PALERMO – Il 9 gennaio 2026 alle ore 09.30, in occasione dello sciopero nazionale per tutte le attività di customer-care riconducibili al “mondo Enel”, proclamato da Slc Cgil – Fistel Cisl – Uilcom Uil, si terrà un sit-in di protesta anche a Palermo davanti alla sede centrale Enel, in via Marchese di Villabianca 121.
Il territorio palermitano è direttamente interessato dalla vertenza con centinaia di addetti dell’azienda System House che da anni contribuiscono con il loro lavoro a garantire qualità e competenza al servizio clienti del “mondo Enel”.
Palermo, i sindacati annunciano il sit-in
“Le ultime gare di appalto – ricostruiscono le sigle sindacali – bandite da Enel per le attività di back-office e quality, pur contemplando la clausola sociale, prevedevano una riduzione delle attività tra il 35% e il 40%, determinata dall’introduzione di meccanismi di automazione e di intelligenza artificiale.
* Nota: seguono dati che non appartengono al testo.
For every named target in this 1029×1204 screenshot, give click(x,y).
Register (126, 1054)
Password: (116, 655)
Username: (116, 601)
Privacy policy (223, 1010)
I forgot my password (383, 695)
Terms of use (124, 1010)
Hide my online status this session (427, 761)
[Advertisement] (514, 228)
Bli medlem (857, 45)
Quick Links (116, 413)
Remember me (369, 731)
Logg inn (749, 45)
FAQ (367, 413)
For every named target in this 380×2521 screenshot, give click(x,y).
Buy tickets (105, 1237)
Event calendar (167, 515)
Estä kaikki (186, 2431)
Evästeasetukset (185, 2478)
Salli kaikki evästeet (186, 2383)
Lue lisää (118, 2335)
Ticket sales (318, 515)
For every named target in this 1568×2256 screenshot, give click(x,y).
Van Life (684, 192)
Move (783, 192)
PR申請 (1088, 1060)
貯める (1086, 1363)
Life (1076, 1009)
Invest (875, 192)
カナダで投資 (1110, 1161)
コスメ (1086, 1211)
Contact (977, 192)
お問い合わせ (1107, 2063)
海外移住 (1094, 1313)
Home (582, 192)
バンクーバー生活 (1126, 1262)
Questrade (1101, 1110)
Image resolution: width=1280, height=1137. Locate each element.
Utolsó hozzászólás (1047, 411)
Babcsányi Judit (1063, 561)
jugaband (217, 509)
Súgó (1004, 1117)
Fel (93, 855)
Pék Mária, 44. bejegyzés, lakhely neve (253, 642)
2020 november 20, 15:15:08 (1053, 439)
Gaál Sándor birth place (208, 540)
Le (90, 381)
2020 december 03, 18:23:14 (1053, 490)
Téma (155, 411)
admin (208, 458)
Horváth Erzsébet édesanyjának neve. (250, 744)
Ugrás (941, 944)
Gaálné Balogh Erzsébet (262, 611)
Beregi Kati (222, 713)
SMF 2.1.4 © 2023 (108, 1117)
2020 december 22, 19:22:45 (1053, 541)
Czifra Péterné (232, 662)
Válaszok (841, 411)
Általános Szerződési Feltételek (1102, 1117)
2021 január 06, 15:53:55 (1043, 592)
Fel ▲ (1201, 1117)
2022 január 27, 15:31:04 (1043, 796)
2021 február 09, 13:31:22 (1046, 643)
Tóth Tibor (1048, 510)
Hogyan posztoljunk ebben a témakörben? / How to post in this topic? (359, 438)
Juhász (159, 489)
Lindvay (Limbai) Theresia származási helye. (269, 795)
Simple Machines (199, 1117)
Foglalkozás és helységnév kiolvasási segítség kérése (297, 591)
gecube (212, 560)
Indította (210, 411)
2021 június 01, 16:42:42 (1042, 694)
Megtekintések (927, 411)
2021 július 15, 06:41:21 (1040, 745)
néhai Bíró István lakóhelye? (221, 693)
Sembrerebbe, inoltre, che gli stessi capitolati di appalto prevedessero un meccanismo “premiale” per le aziende che in fase di gara si fossero impegnate a riconvertire su altre attività, al di fuori di Enel, gli addetti in eccedenza”.
“Peccato però – aggiungono – che le aziende aggiudicatarie provino ad eludere il principio di territorialità, proponendo la ricollocazione dei lavoratori a centinaia di chilometri di distanza dalle sedi di lavoro attuali, svuotando la clausola sociale del suo significato. Enel, che fino ad ora è stata un esempio virtuoso per la corretta applicazione della clausola sociale nei cambi di appalto, oggi rischia con il proprio comportamento di affossare una norma di civiltà che ha salvaguardato migliaia di posti di lavoro in tutta Italia”.
Le perplessità dei sindacati
Tale deroga costituirebbe un precedente troppo pericoloso per tutto il comparto dei customer care in outsourcing, mettendo a rischio la tutela occupazionale di migliaia di lavoratori in Italia. Non è accettabile che Enel, azienda con utili milionari e il cui maggior azionista è rappresentato dallo Stato, possa pensare di scaricare i costi dell’automazione sui lavoratori.
I processi di digitalizzazione, che vanno governati con politiche industriali lungimiranti e processi di riqualificazione massivi e mirati, non possono diventare un alibi per ridurre il lavoro e i diritti.